Upon completion of this course, the student will demonstrate the ability to:

  1. Identify the assessment information of healthy clients across the lifespan – from infancy to older adult, in a collaborative and holistic manner.
  2. Use theory based approaches to identify expected growth and development patterns and diversity across the life span.
  3. Identify the impact of determinants of health on the client and how they incorporate into all aspects of care. 
  4. Demonstrate the use of professional nursing resources, including literature, assessment tools, and techniques, that support nursing interventions.
  5. Demonstrate knowledge of therapeutic communication and techniques that reflect an understanding of client and family need.
  6. Identify and apply principles of teaching and learning that will enhance client and family learning in order to achieve optimal health outcomes. 
  7. Describe relevant health promotion topics for each developmental stage across the lifespan.
  8. Discuss concepts of loss, grief, death and dying across the lifespan.
 
CNO Entry to Practice Competencies (identified in subject outline and weekly course objectives)
 
Develops a therapeutic relationship with clients.

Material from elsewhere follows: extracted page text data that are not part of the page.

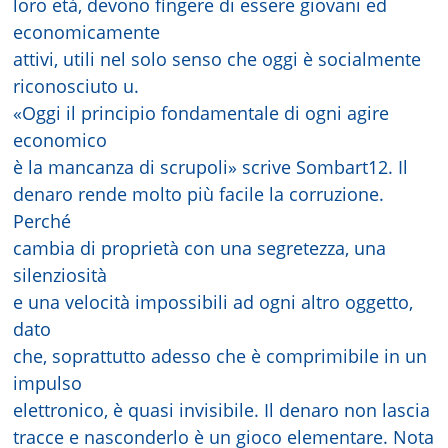
loro età, devono fìngere di essere giovani ed
economicamente
attivi, utili nel solo senso che oggi è socialmente
riconosciuto u.
«Oggi il principio fondamentale di ogni agire
economico
è la mancanza di scrupoli» scrive Sombart12. Il
denaro rende molto più facile la corruzione.
Perché
cambia di proprietà con una segretezza, una
silenziosità
e una velocità impossibili ad ogni altro oggetto,
dato
che, soprattutto adesso che è comprimibile in un
impulso
elettronico, è quasi invisibile. Il denaro non lascia
tracce e nasconderlo è un gioco elementare. Nota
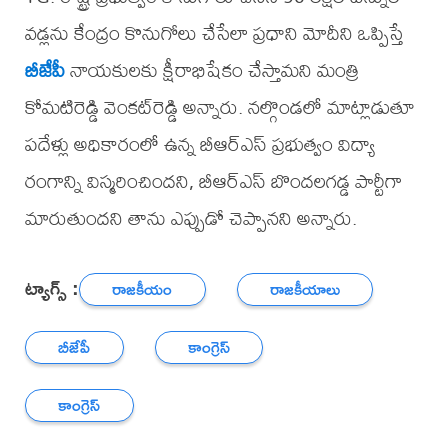
వడ్లను కేంద్రం కొనుగోలు చేసేలా ప్రధాని మోదీని ఒప్పిస్తే
బీజేపీ
నాయకులకు క్షీరాభిషేకం చేస్తామని మంత్రి
కోమటిరెడ్డి వెంకట్‌రెడ్డి అన్నారు. నల్గొండలో మాట్లాడుతూ
పదేళ్లు అధికారంలో ఉన్న బీఆర్ఎస్ ప్రభుత్వం విద్యా
రంగాన్ని విస్మరించిందని, బీఆర్ఎస్ బొందలగడ్డ పార్టీగా
మారుతుందని తాను ఎప్పుడో చెప్పానని అన్నారు.
ట్యాగ్స్ :
రాజకీయం
రాజకీయాలు
బీజేపీ
కాంగ్రెస్
కాంగ్రెస్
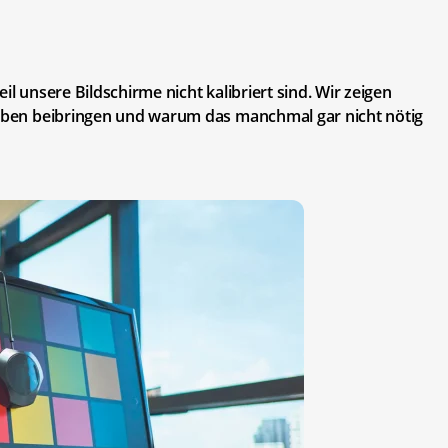
il unsere Bildschirme nicht kalibriert sind. Wir zeigen
Farben beibringen und warum das manchmal gar nicht nötig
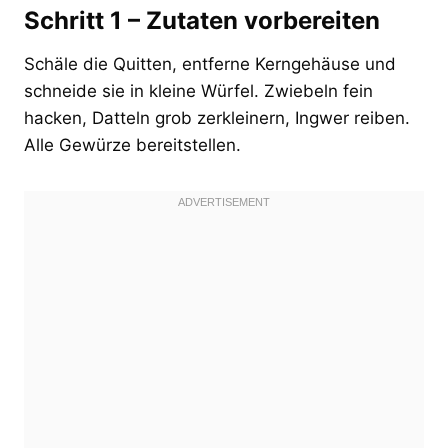
Schritt 1 – Zutaten vorbereiten
Schäle die Quitten, entferne Kerngehäuse und
schneide sie in kleine Würfel. Zwiebeln fein
hacken, Datteln grob zerkleinern, Ingwer reiben.
Alle Gewürze bereitstellen.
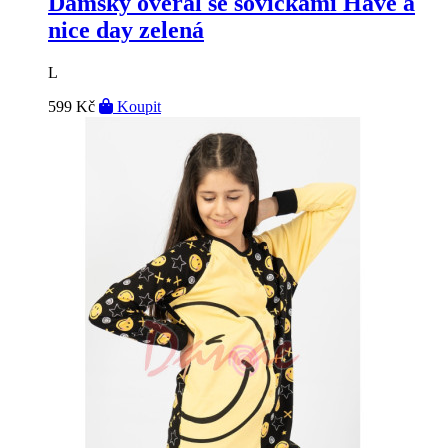
Dámský overal se sovičkami Have a
nice day zelená
L
599 Kč
Koupit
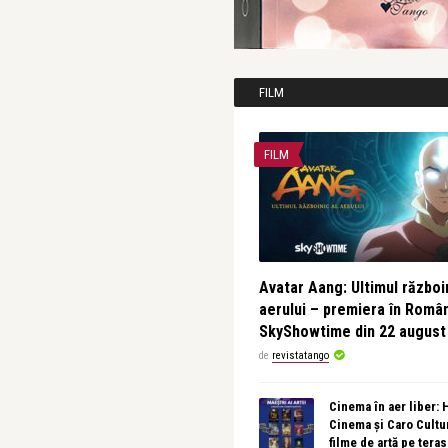
FILM
FILM
Avatar Aang: Ultimul războin
aerului – premiera în Româ
SkyShowtime din 22 august
de
revistatango
Cinema în aer liber:
Cinema și Caro Cultu
filme de artă pe tera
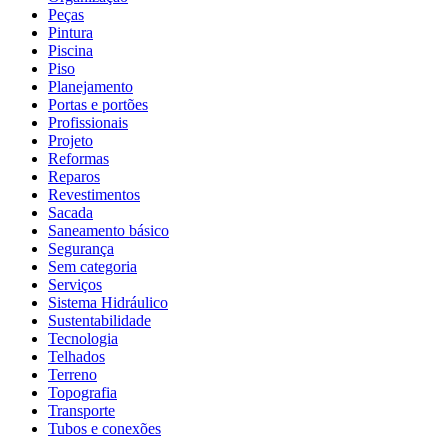
Peças
Pintura
Piscina
Piso
Planejamento
Portas e portões
Profissionais
Projeto
Reformas
Reparos
Revestimentos
Sacada
Saneamento básico
Segurança
Sem categoria
Serviços
Sistema Hidráulico
Sustentabilidade
Tecnologia
Telhados
Terreno
Topografia
Transporte
Tubos e conexões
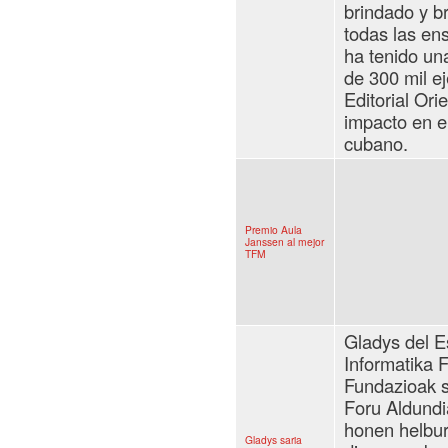
brindado y br
todas las en
ha tenido un
de 300 mil e
Editorial Orie
impacto en e
cubano.
Premio Aula
Janssen al mejor
TFM
Gladys del 
Informatika 
Fundazioak 
Foru Aldundi
honen helbur
Gladys saria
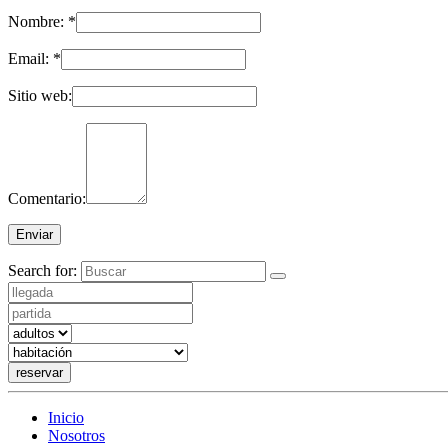
Nombre:
*
Email:
*
Sitio web:
Comentario:
Search for:
reservar
Inicio
Nosotros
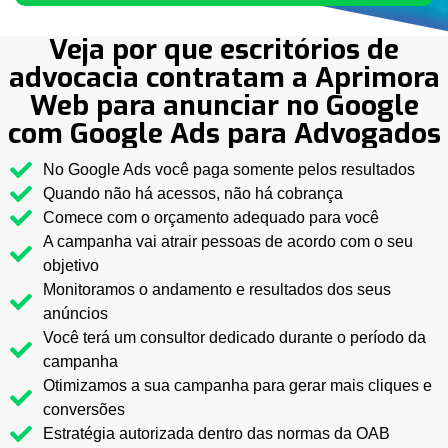
Veja por que escritórios de
advocacia contratam a Aprimora
Web para anunciar no Google
com Google Ads para Advogados
No Google Ads você paga somente pelos resultados
Quando não há acessos, não há cobrança
Comece com o orçamento adequado para você
A campanha vai atrair pessoas de acordo com o seu
objetivo
Monitoramos o andamento e resultados dos seus
anúncios
Você terá um consultor dedicado durante o período da
campanha
Otimizamos a sua campanha para gerar mais cliques e
conversões
Estratégia autorizada dentro das normas da OAB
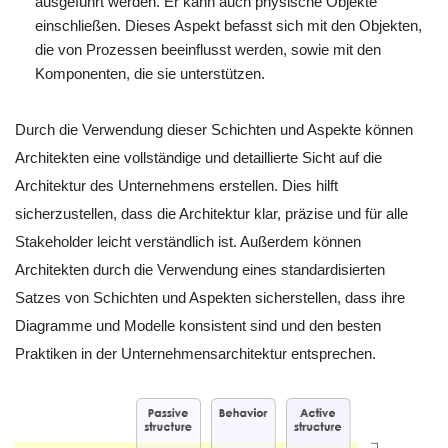
ausgeführt werden. Er kann auch physische Objekte
einschließen. Dieses Aspekt befasst sich mit den Objekten,
die von Prozessen beeinflusst werden, sowie mit den
Komponenten, die sie unterstützen.
Durch die Verwendung dieser Schichten und Aspekte können
Architekten eine vollständige und detaillierte Sicht auf die
Architektur des Unternehmens erstellen. Dies hilft
sicherzustellen, dass die Architektur klar, präzise und für alle
Stakeholder leicht verständlich ist. Außerdem können
Architekten durch die Verwendung eines standardisierten
Satzes von Schichten und Aspekten sicherstellen, dass ihre
Diagramme und Modelle konsistent sind und den besten
Praktiken in der Unternehmensarchitektur entsprechen.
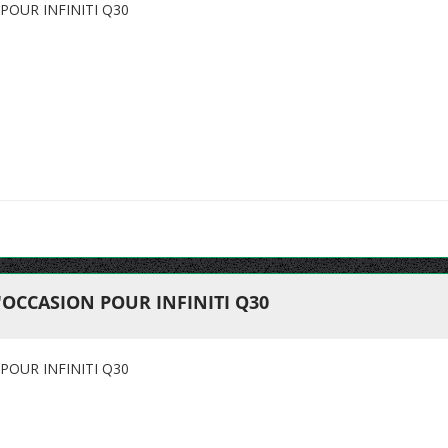
POUR INFINITI Q30
OCCASION POUR INFINITI Q30
POUR INFINITI Q30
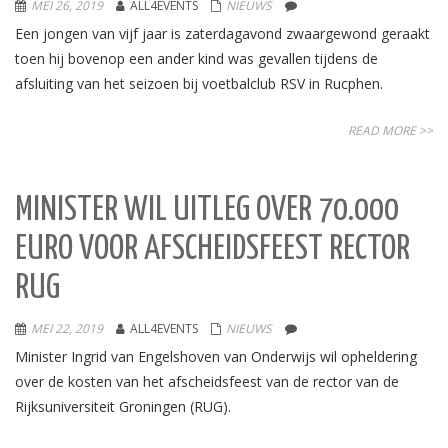
MEI 26, 2019
ALL4EVENTS
NIEUWS
Een jongen van vijf jaar is zaterdagavond zwaargewond geraakt
toen hij bovenop een ander kind was gevallen tijdens de
afsluiting van het seizoen bij voetbalclub RSV in Rucphen.
READ MORE >>
MINISTER WIL UITLEG OVER 70.000
EURO VOOR AFSCHEIDSFEEST RECTOR
RUG
MEI 22, 2019
ALL4EVENTS
NIEUWS
Minister Ingrid van Engelshoven van Onderwijs wil opheldering
over de kosten van het afscheidsfeest van de rector van de
Rijksuniversiteit Groningen (RUG).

Identifies clients’ health care needs in a caring environment that facilitates achieving mutually agreed health outcomes.
Collaborates with client across the lifespan to perform a holistic nursing assessment.
Uses a theory-based approach.
Demonstrates knowledge in nursing, health, and social sciences.
Reviews literature and collaborate with colleagues and other resources in selecting assessment tools or techniques.
Demonstrates knowledge of therapeutic communication.
In collaboration with the client, identifies appropriate health teaching strategies that will enhance the client’s learning.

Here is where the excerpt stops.